----- Information -----
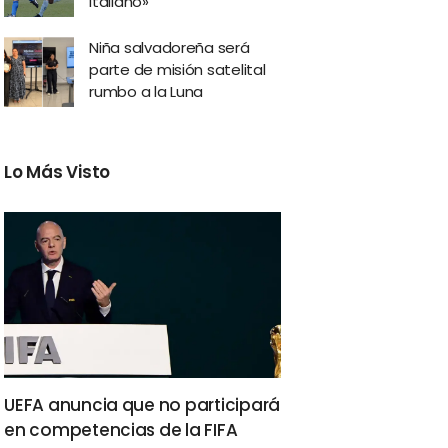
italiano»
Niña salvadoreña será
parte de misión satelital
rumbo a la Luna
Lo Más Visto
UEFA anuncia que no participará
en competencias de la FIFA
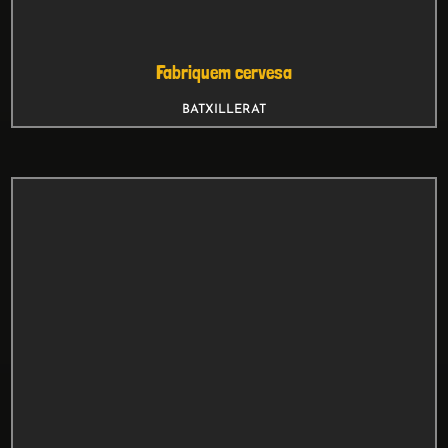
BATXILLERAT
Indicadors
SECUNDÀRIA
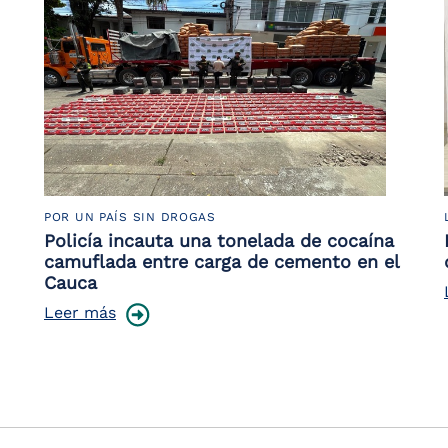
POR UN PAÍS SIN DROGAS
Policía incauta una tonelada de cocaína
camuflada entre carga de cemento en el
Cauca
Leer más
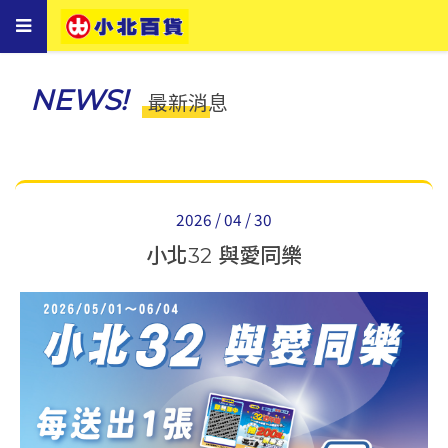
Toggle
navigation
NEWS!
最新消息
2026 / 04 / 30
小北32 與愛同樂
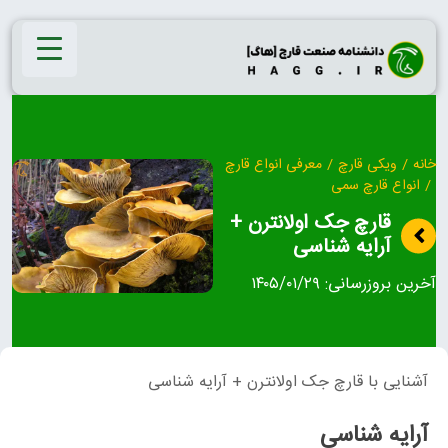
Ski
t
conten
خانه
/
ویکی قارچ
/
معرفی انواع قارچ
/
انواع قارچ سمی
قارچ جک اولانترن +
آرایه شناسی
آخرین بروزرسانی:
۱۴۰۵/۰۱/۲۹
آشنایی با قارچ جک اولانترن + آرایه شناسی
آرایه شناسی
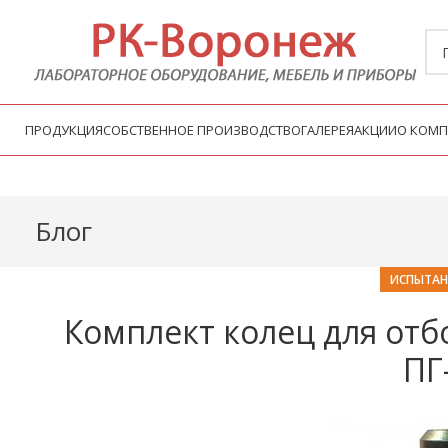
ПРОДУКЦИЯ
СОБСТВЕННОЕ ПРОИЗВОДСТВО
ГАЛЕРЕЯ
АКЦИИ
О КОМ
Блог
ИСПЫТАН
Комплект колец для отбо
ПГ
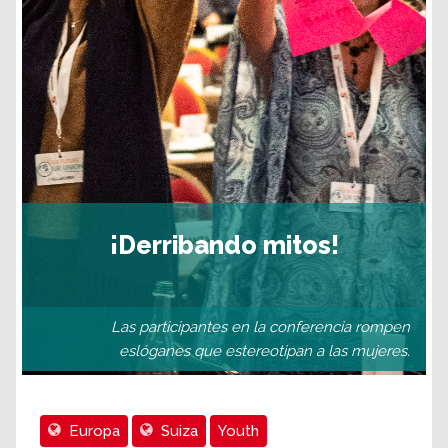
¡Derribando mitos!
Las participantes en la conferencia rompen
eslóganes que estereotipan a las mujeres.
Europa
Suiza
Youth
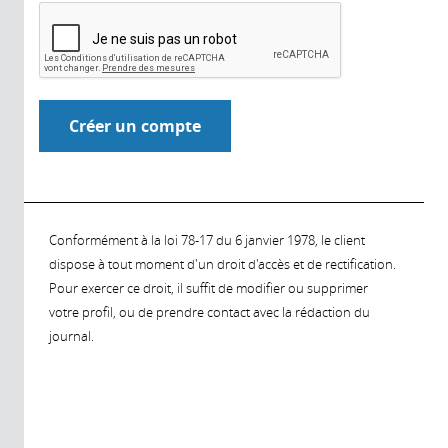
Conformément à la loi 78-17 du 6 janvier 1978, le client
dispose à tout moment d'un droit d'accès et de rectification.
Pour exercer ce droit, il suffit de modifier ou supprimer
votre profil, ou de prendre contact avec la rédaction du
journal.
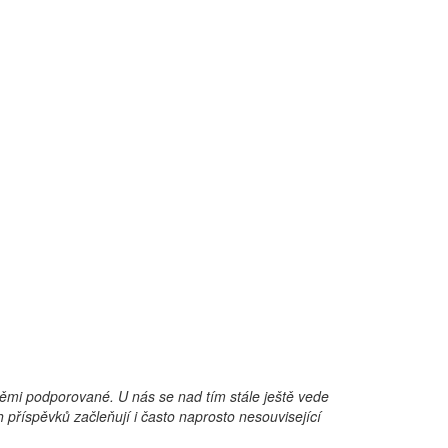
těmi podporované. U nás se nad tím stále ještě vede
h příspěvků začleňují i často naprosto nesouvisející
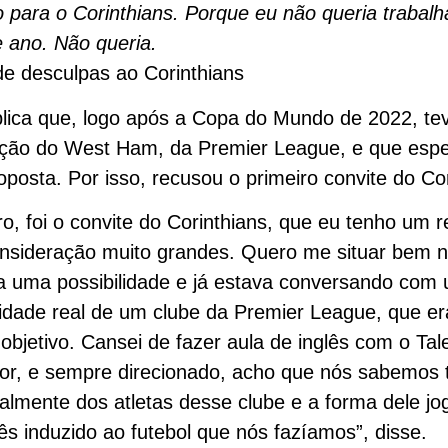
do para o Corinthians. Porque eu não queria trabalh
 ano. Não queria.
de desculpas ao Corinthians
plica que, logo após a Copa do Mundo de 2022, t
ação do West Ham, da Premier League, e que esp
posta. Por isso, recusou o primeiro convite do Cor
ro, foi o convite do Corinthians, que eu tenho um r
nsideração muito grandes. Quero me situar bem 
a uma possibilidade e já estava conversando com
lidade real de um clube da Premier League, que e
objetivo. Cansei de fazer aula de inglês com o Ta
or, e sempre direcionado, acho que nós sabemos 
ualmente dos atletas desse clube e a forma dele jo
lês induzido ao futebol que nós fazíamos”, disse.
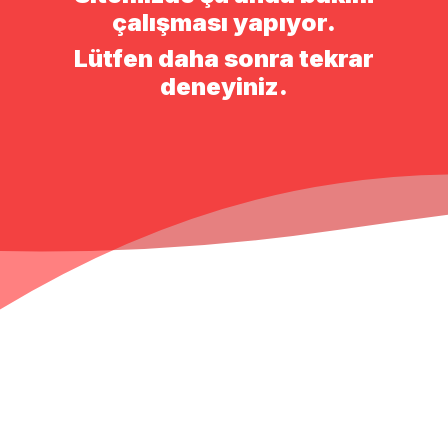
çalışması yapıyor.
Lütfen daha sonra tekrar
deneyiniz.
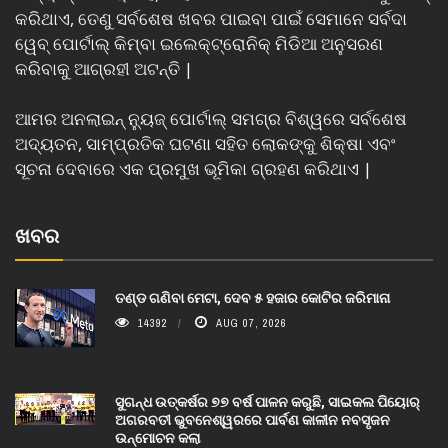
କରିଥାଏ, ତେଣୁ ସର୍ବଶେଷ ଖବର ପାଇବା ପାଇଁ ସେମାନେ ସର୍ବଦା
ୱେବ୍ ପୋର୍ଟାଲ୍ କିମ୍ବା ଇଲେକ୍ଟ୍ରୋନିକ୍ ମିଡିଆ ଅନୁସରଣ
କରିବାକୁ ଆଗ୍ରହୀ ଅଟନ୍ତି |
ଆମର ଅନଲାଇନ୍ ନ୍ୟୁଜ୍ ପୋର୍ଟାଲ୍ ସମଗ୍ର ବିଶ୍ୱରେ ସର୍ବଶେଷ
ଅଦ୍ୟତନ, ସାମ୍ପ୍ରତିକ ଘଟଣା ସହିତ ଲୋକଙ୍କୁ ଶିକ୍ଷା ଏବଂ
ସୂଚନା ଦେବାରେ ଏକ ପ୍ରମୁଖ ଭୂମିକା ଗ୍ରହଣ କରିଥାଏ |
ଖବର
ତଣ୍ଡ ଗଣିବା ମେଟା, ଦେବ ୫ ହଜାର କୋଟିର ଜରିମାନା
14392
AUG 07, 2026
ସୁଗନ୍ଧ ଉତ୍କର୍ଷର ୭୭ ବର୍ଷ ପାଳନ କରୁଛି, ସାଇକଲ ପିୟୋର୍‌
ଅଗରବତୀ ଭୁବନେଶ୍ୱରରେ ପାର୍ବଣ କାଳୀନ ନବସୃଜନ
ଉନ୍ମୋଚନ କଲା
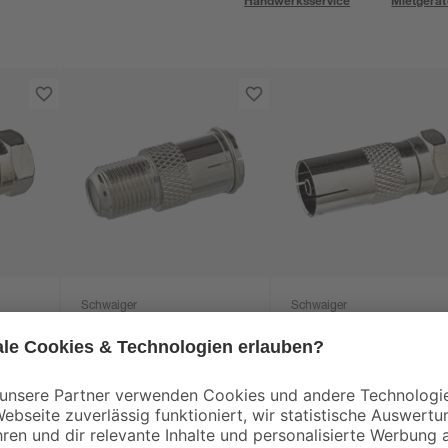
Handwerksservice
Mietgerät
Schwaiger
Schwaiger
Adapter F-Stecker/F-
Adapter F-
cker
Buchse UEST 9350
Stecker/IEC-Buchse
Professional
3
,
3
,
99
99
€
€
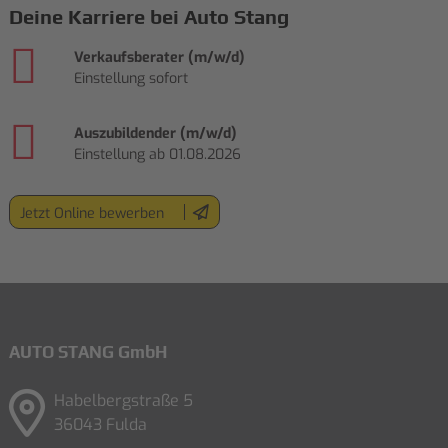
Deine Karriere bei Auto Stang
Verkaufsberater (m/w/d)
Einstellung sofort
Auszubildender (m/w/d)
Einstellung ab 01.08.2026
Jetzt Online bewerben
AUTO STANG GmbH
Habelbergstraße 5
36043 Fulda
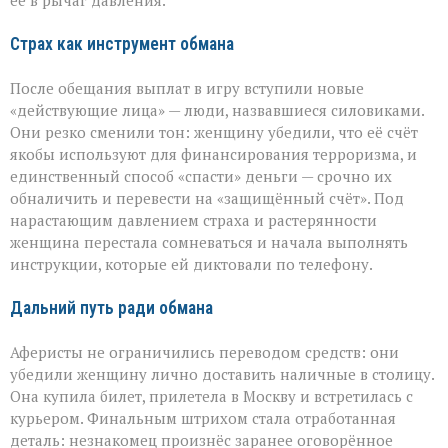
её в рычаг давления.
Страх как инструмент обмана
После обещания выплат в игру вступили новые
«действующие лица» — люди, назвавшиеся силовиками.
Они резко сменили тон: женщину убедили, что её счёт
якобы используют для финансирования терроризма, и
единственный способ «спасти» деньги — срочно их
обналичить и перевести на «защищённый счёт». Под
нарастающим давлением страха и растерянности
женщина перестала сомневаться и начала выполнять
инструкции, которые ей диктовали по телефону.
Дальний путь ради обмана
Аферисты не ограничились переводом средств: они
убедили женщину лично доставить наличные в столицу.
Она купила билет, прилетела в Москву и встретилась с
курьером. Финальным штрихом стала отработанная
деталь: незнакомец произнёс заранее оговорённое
-----
----- Information -----
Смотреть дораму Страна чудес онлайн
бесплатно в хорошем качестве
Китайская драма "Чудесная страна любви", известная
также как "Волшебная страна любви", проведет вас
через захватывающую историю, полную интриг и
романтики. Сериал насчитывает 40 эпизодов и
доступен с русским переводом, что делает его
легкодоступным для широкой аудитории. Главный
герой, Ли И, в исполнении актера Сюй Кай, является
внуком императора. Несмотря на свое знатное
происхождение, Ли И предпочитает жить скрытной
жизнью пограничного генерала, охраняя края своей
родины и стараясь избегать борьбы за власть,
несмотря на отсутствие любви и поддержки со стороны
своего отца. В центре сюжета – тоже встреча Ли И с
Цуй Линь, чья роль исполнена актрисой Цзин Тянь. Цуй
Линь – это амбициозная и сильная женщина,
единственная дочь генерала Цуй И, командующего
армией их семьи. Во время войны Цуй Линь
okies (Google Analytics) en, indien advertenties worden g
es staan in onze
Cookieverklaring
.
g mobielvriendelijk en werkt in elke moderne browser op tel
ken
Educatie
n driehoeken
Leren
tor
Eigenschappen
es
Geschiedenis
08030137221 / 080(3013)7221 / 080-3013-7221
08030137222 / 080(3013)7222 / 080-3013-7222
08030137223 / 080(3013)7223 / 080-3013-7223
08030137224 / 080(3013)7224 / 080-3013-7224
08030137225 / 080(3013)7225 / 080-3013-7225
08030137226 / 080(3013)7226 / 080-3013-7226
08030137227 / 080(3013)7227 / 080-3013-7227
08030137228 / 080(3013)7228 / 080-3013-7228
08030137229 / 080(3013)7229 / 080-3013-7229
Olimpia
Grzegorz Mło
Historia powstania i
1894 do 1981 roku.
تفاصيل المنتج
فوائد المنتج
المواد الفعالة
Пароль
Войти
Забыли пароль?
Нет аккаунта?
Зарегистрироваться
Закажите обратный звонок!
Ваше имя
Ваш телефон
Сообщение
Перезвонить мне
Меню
-----
----- Information -----
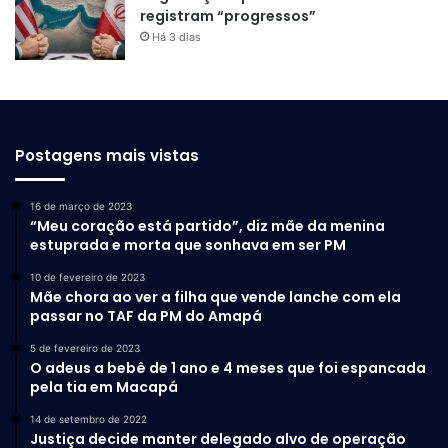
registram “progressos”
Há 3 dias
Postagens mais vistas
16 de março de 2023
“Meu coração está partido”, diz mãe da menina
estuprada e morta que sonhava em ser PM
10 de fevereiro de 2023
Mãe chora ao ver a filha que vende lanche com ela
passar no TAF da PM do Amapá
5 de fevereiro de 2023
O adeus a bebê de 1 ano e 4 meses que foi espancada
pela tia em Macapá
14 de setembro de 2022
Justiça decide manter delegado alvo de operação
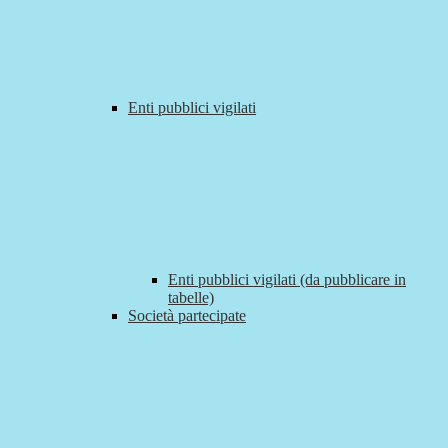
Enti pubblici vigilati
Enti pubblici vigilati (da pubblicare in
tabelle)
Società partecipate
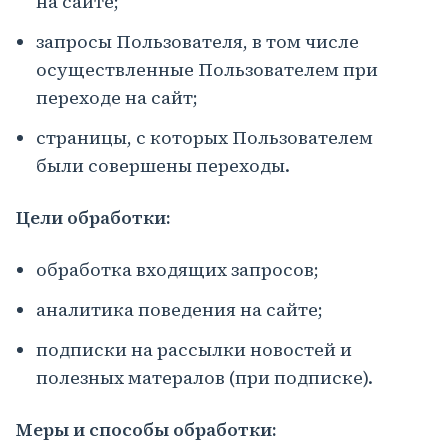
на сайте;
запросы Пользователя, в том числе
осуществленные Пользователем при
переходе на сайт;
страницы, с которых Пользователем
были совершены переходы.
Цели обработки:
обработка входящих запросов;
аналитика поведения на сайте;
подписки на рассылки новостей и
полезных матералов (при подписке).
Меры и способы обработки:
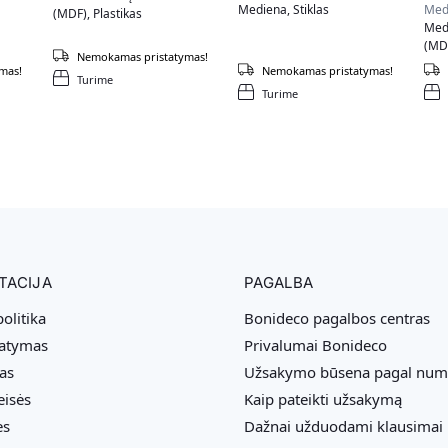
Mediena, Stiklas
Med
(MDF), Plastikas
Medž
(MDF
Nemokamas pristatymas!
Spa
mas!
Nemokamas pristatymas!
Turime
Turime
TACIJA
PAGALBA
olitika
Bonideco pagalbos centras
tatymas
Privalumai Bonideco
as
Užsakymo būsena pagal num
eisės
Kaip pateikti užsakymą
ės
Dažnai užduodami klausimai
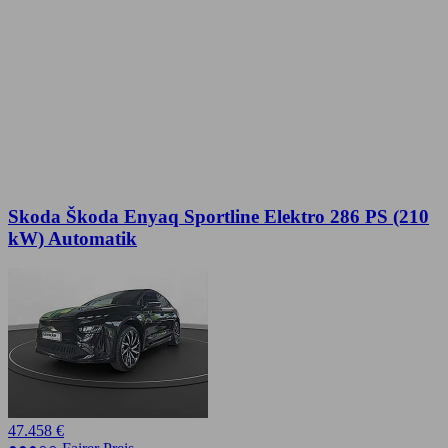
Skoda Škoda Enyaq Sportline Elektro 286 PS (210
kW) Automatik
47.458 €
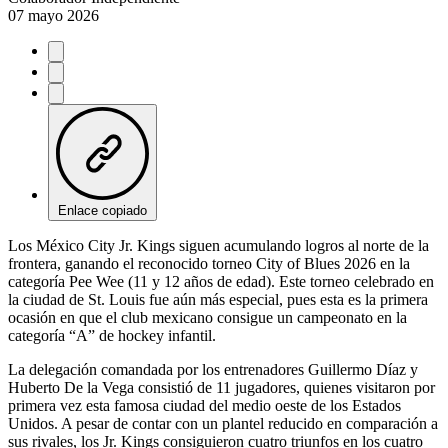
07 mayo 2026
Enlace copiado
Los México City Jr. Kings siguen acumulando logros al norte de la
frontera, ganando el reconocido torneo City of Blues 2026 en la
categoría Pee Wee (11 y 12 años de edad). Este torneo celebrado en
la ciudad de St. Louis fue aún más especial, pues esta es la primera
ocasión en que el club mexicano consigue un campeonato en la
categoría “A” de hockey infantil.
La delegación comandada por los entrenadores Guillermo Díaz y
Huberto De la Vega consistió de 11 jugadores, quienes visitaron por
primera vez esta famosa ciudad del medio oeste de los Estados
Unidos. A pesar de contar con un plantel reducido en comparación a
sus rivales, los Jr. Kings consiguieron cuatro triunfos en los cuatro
-----
**Exercise description**
Your answer should be the lines of the records that hold the string "женщина".

**Response**
женщина перестала сомневаться и начала выполнять
Линь – это амбициозная и сильная женщина,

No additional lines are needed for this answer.